§ **TASK DESCRIPTION**
Give back, word for word, the lines in the listing below from the one holding "Podmienky ochrany osobných úda" down to the one holding "edovať na Instagrame", both ends included.

§ **INFORMATION**
★ ★ ★ ★ ★
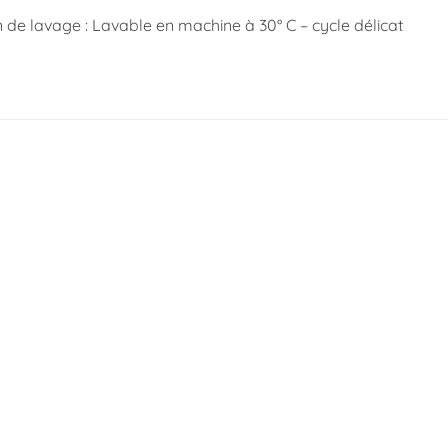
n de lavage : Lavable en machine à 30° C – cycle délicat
★ ★ ★ ★ ★
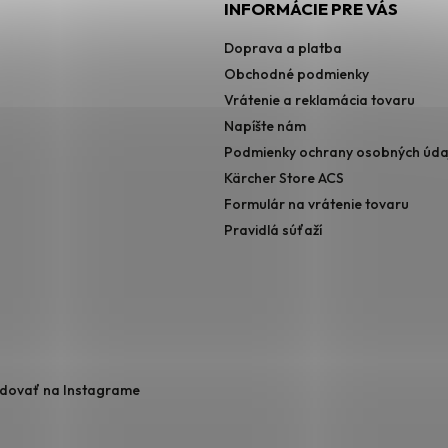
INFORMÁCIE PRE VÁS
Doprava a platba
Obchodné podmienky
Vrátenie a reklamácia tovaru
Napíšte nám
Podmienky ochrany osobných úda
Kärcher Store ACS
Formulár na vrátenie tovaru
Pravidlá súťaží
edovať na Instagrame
★ ★ ★ ★ ★
§ **ANSWER FOR THIS EXERCISE**
Podmienky ochrany osobných úda
Kärcher Store ACS
Formulár na vrátenie tovaru
Pravidlá súťaží
edovať na Instagrame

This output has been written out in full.